In March, the UN mission chief in Iraq reported that armed groups in Ramadi had placed booby-traps in residential buildings and along roads, preventing displaced families from returning to their homes.
Human Rights Watch interviewed 42 Anbar residents, 35 of whom had been forced to flee their homes and 7 of whom had remained in Ramadi and Fallujah, as well as 4 government officials and representatives from 6 international humanitarian organizations working in Iraq. Human Rights Watch could not visit Anbar province due to the ongoing hostilities.

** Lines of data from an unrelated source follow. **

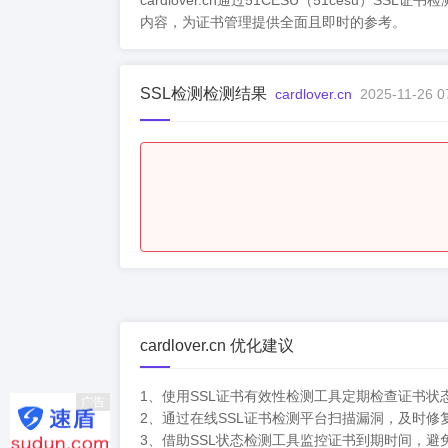
cardlover.cn通过51CESU（51ce
内容，为证书管理提供全面且即时的参考。
SSL检测检测结果
cardlover.cn
2025-11-26 0
cardlover.cn 优化建议
1、使用SSL证书有效性检测工具定期检查证书状
广告
2、通过在线SSL证书检测平台扫描漏洞，及时修
3、借助SSL状态检测工具监控证书到期时间，避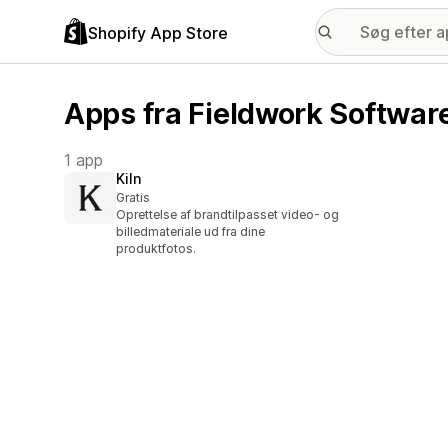
Shopify App Store
Apps fra Fieldwork Softwa
1 app
Kiln
Gratis
Oprettelse af brandtilpasset video- og
billedmateriale ud fra dine
produktfotos.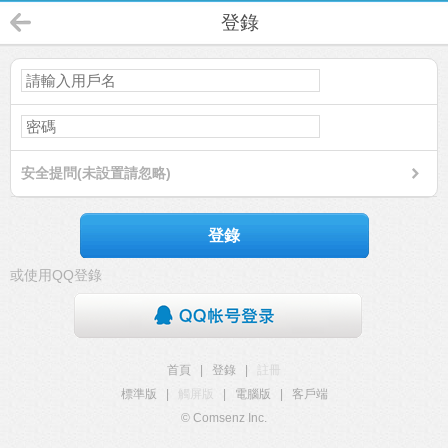
登錄
安全提問(未設置請忽略)
登錄
或使用QQ登錄
首頁
|
登錄
|
註冊
標準版
|
觸屏版
|
電腦版
|
客戶端
© Comsenz Inc.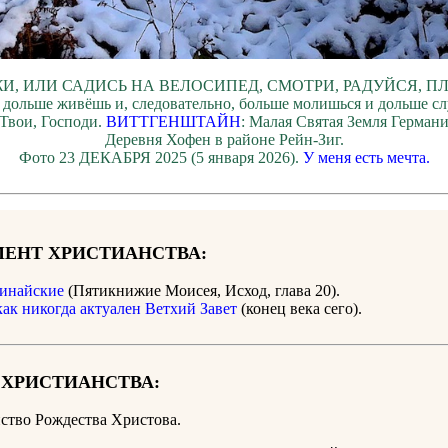
И, ИЛИ САДИСЬ НА ВЕЛОСИПЕД, СМОТРИ, РАДУЙСЯ, П
 дольше живёшь и, следовательно, больше молишься и дольше с
Твои, Господи.
ВИТТГЕНШТАЙН
: Малая Святая Земля Герман
Деревня Хофен в районе Рейн-Зиг.
Фото 23 ДЕКАБРЯ 2025 (5 января 2026).
У меня есть мечта.
ЕНТ ХРИСТИАНСТВА:
инайские
(Пятикнижие Моисея, Исход, глава 20).
как никогда актуален Ветхий Завет
(конец века сего).
 ХРИСТИАНСТВА:
ство Рождества Христова.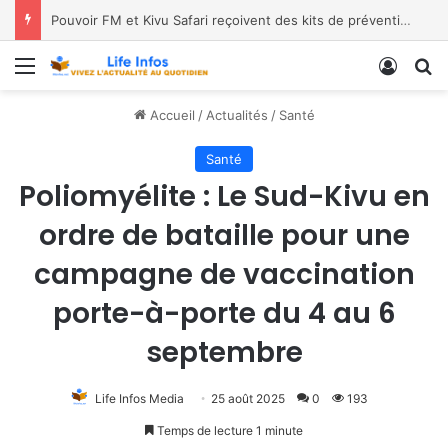
Pouvoir FM et Kivu Safari reçoivent des kits de prévention
Menu
Conne
R
Accueil
/
Actualités
/
Santé
Santé
Poliomyélite : Le Sud-Kivu en
ordre de bataille pour une
campagne de vaccination
porte-à-porte du 4 au 6
septembre
Life Infos Media
25 août 2025
0
193
Temps de lecture 1 minute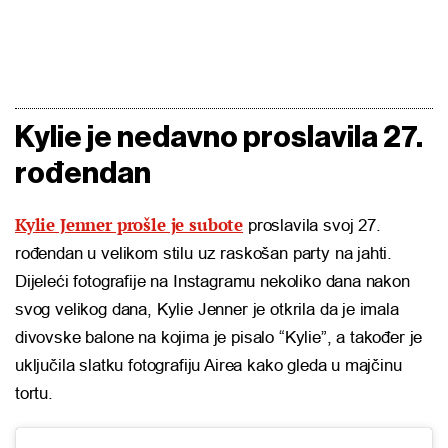
Kylie je nedavno proslavila 27.
rođendan
Kylie Jenner prošle je subote
proslavila svoj 27.
rođendan u velikom stilu uz raskošan party na jahti.
Dijeleći fotografije na Instagramu nekoliko dana nakon
svog velikog dana, Kylie Jenner je otkrila da je imala
divovske balone na kojima je pisalo “Kylie”, a također je
uključila slatku fotografiju Airea kako gleda u majčinu
tortu.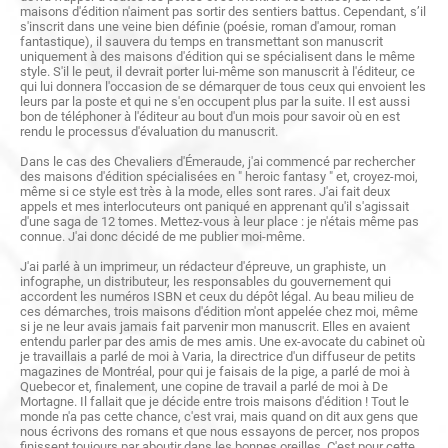
maisons d'édition n'aiment pas sortir des sentiers battus. Cependant, s’il
s'inscrit dans une veine bien définie (poésie, roman d'amour, roman
fantastique), il sauvera du temps en transmettant son manuscrit
uniquement à des maisons d'édition qui se spécialisent dans le même
style. S'il le peut, il devrait porter lui-même son manuscrit à l'éditeur, ce
qui lui donnera l'occasion de se démarquer de tous ceux qui envoient les
leurs par la poste et qui ne s'en occupent plus par la suite. Il est aussi
bon de téléphoner à l'éditeur au bout d'un mois pour savoir où en est
rendu le processus d'évaluation du manuscrit.
Dans le cas des Chevaliers d'Émeraude, j'ai commencé par rechercher
des maisons d'édition spécialisées en " heroic fantasy " et, croyez-moi,
même si ce style est très à la mode, elles sont rares. J'ai fait deux
appels et mes interlocuteurs ont paniqué en apprenant qu'il s'agissait
d'une saga de 12 tomes. Mettez-vous à leur place : je n'étais même pas
connue. J'ai donc décidé de me publier moi-même.
J'ai parlé à un imprimeur, un rédacteur d'épreuve, un graphiste, un
infographe, un distributeur, les responsables du gouvernement qui
accordent les numéros ISBN et ceux du dépôt légal. Au beau milieu de
ces démarches, trois maisons d'édition m'ont appelée chez moi, même
si je ne leur avais jamais fait parvenir mon manuscrit. Elles en avaient
entendu parler par des amis de mes amis. Une ex-avocate du cabinet où
je travaillais a parlé de moi à Varia, la directrice d'un diffuseur de petits
magazines de Montréal, pour qui je faisais de la pige, a parlé de moi à
Quebecor et, finalement, une copine de travail a parlé de moi à De
Mortagne. Il fallait que je décide entre trois maisons d'édition ! Tout le
monde n'a pas cette chance, c'est vrai, mais quand on dit aux gens que
nous écrivons des romans et que nous essayons de percer, nos propos
finissent toujours par aboutir dans les bonnes oreilles. C'est pour cette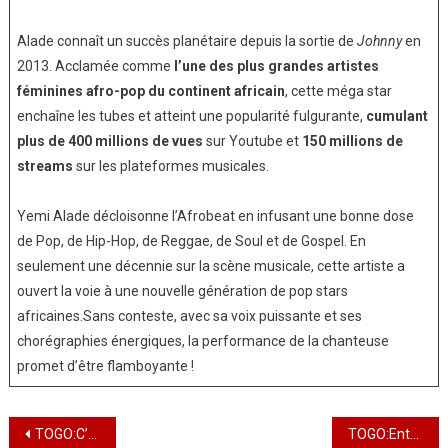
Alade connaît un succès planétaire depuis la sortie de
Johnny
en
2013. Acclamée comme
l’une des plus grandes artistes
féminines afro-pop du continent africain
, cette méga star
enchaîne les tubes et atteint une popularité fulgurante,
cumulant
plus de 400 millions de vues
sur Youtube et
150 millions de
streams
sur les plateformes musicales.
Yemi Alade décloisonne l’Afrobeat en infusant une bonne dose
de Pop, de Hip-Hop, de Reggae, de Soul et de Gospel. En
seulement une décennie sur la scène musicale, cette artiste a
ouvert la voie à une nouvelle génération de pop stars
africaines.Sans conteste, avec sa voix puissante et ses
chorégraphies énergiques, la performance de la chanteuse
promet d’être flamboyante !
Navigation
TOGO:C’est Parti pour la 9e Edition de SIALO
TOGO:Entretien avec l’Artiste Moses Bkon Fly, l’étoile montante de la Musique Togolaise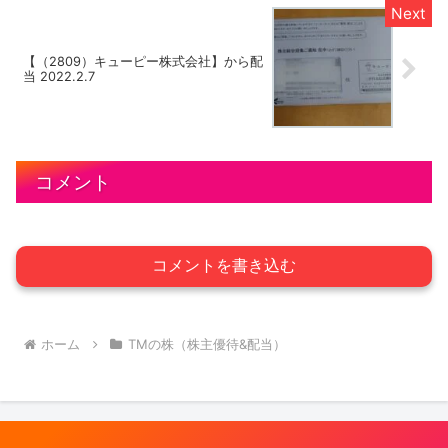
【（2809）キューピー株式会社】から配
当 2022.2.7
コメント
コメントを書き込む
ホーム
TMの株（株主優待&配当）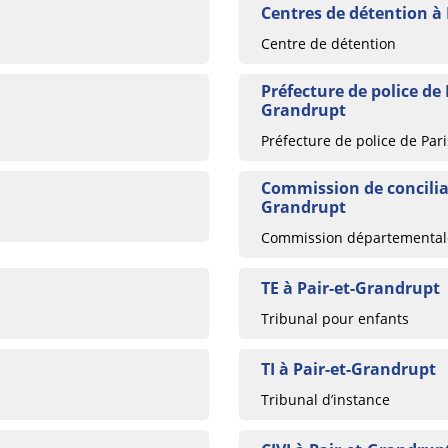
Centres de détention à
Centre de détention
Préfecture de police de 
Grandrupt
Préfecture de police de Pari
Commission de conciliat
Grandrupt
Commission départementale
TE à Pair-et-Grandrupt
Tribunal pour enfants
TI à Pair-et-Grandrupt
Tribunal d’instance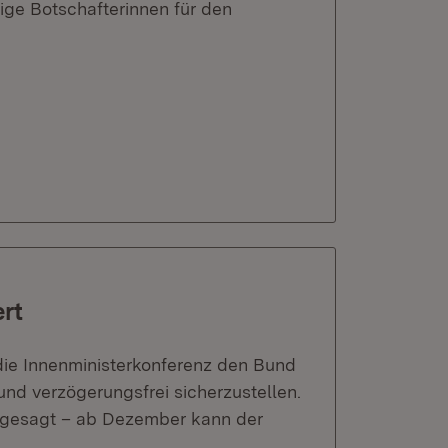
ige Botschafterinnen für den
rt
die Innenministerkonferenz den Bund
und verzögerungsfrei sicherzustellen.
ugesagt – ab Dezember kann der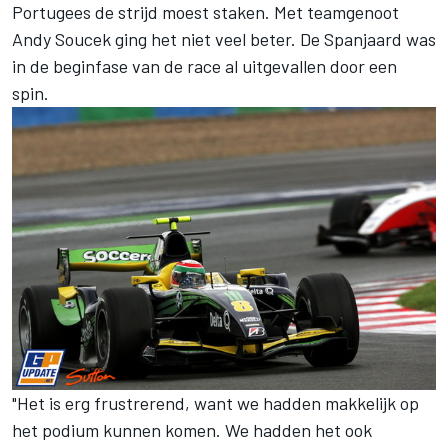
Portugees de strijd moest staken. Met teamgenoot
Andy Soucek ging het niet veel beter. De Spanjaard was
in de beginfase van de race al uitgevallen door een
spin.
"Het is erg frustrerend, want we hadden makkelijk op
het podium kunnen komen. We hadden het ook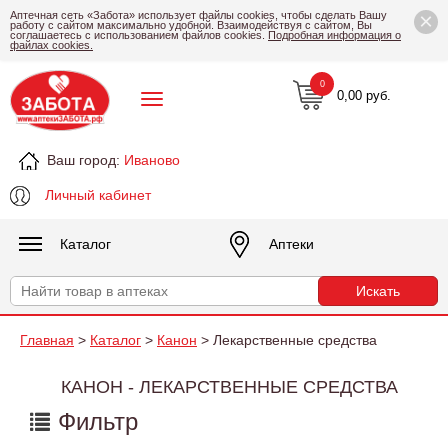
×
Аптечная сеть «Забота» использует файлы cookies, чтобы сделать Вашу
работу с сайтом максимально удобной. Взаимодействуя с сайтом, Вы
соглашаетесь с использованием файлов cookies.
Подробная информация о
файлах cookies.
0
0,00 руб.
Ваш город:
Иваново
Личный кабинет
Каталог
Аптеки
Главная
>
Каталог
>
Канон
> Лекарственные средства
КАНОН - ЛЕКАРСТВЕННЫЕ СРЕДСТВА
Фильтр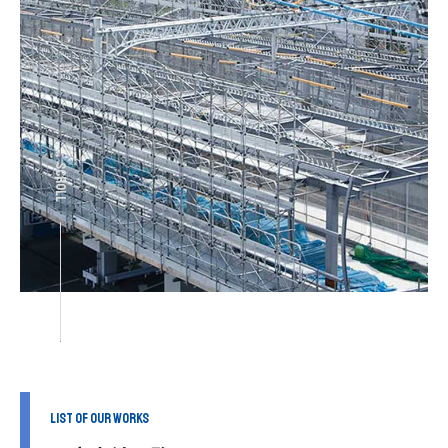
SCROLL
LIST OF OUR WORKS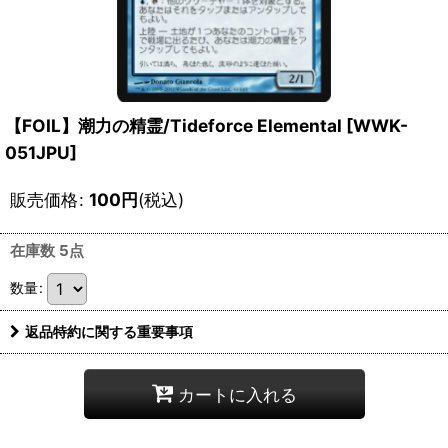
【FOIL】潮力の精霊/Tideforce Elemental [WWK-
051JPU]
販売価格
:
100
円
(税込)
在庫数 5点
数量
:
返品特約に関する重要事項
カートに入れる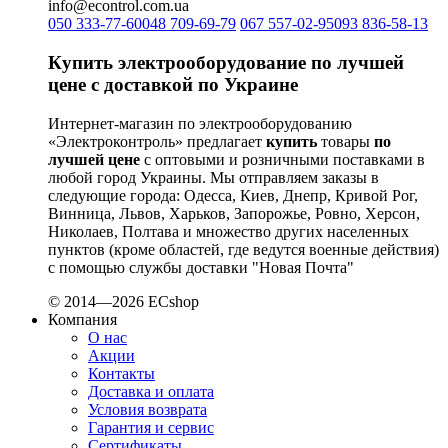
info@econtrol.com.ua
PYLONTECH (Китай)
050 333-77-60
048 709-69-79
067 557-02-95
093 836-58-13
Radpol (Польша)
Raut (Украина)
Купить электрооборудование по лучшей
Reliance (Украина)
цене с доставкой по Украине
REM POWER (Словения)
Schneider-Electric (Франция)
Интернет-магазин по электрооборудованию
Selec (Индия)
«Электроконтроль» предлагает
купить
товары
по
лучшей цене
с оптовыми и розничными поставками в
SEZ (Словакия)
любой город Украины. Мы отправляем заказы в
Siemens (Германия)
следующие города: Одесса, Киев, Днепр, Кривой Рог,
Smart-MAIC
Винница, Львов, Харьков, Запорожье, Ровно, Херсон,
Socomec (Франция)
Николаев, Полтава и множество других населенных
пунктов (кроме областей, где ведутся военные действия)
SOFAR (Китай)
с помощью службы доставки "Новая Почта"
Sungrow (Китай)
TAB (Словения)
© 2014—2026 ECshop
Takel (Украина)
Компания
О нас
Technoelectric (Италия)
Акции
Technosystems (Украина)
Контакты
TEKPAN (Турция)
Доставка и оплата
TeleTec (Украина)
Условия возврата
TEM (Словения)
Гарантия и сервис
Сертификаты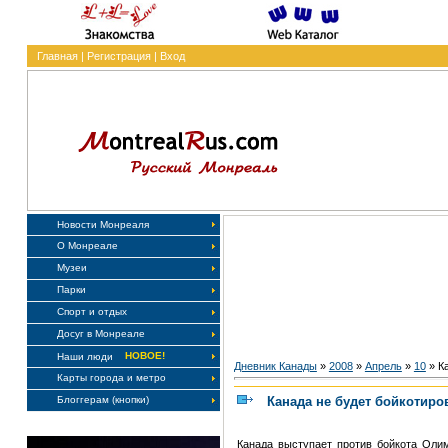
Главная
|
Регистрация
|
Вход
Новости Монреаля
О Монреале
Музеи
Парки
Спорт и отдых
Досуг в Монреале
НОВОЕ!
Наши люди
Дневник Канады
»
2008
»
Апрель
»
10
» К
Карты города и метро
Канада не будет бойкотиро
Блоггерам (кнопки)
Канада выступает против бойкота Олим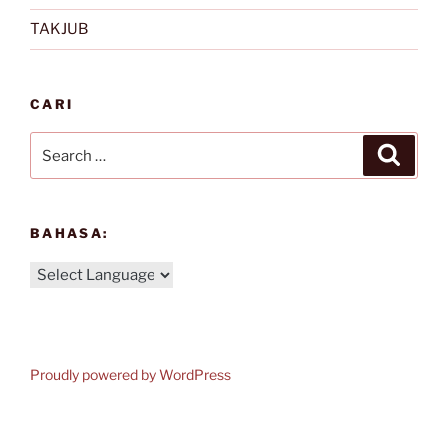
TAKJUB
CARI
Search
Search
for:
BAHASA:
Proudly powered by WordPress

Human Rights Watch was unable to establish accurate casualty figures from the four months of fighting. On April 25, the director of Fallujah General Hospital told the media that the hospital had recorded the killing or wounding of 1,418 people since the start of the fighting, mostly from shelling of Fallujah’s residential neighborhoods. An employee of the hospital told Human Rights Watch on April 27 that the hospital had recorded 262 deaths since January, “most of them civilians.” Between 40 and 50 percent of those recorded by the hospital as having been killed were women and children, he said.
On March 27, the UN reported that the medical directorate for Anbar province had tallied the killings of 336 civilians and wounding of 1,562 civilians since the conflict began, and on May 1 announced that the Anbar Health Directorate reported 135 killed and 525 injured in Anbar in April, with 57 killed and 265 injured in Ramadi and 78 killed and 260 injured in Fallujah.
Anbar residents, medical professionals, and aid workers told Human Rights Watch that casualty figures are likely to be much higher because many people cannot reach hospitals due to the fighting. Some do not go to the hospitals because they fear harassment by government forces or government attacks on the hospitals, they said.
The UN has reported that “on at least one occasion” government shelling hit Fallujah General Hospital. The Fallujah hospital employee Human Rights Watch interviewed said government mortars and tank shells had hit the hospital a number of times since January, including the emergency room, intensive care unit, radiology department, and central air conditioning unit. He said that no one was killed in the attacks but that four Bangladeshi hospital staff, three Iraqi doctors, and some patients had been wounded. Human Rights Watch could not confirm the employee’s account but reviewed five photographs of what appeared to be a mortar lodged in the destroyed air conditioning unit.
The hospital employee said armed men he did not know guard the hospital compound and other institutions in Fallujah, but he had never seen them enter the hospital or use the grounds as a base. A doctor from the hospital interviewed in March, as well as Fallujah residents who have been in the hospital periodically over the past four months, also said they had not seen armed men inside the hospital.
Since early March, the army has closed all roads leading into Fallujah, except for a narrow footbridge from Saqlawiyya, a town to the northwest. One Fallujah resident said the government was also allowing foot traffic across a bridge to the south of Amiriyat al-Fallujah, but only for about one hour at a time.
The government should stop preventing people from fleeing the fighting in Anbar, and provide shelter, food, medical supplies, and other necessities to displaced people inside the province, Human Rights Watch said.
“Armed groups should be held accountable for what amount to crimes against humanity, but their crimes in no way excuse government forces punishing civilians in Sunni areas,” Stork said.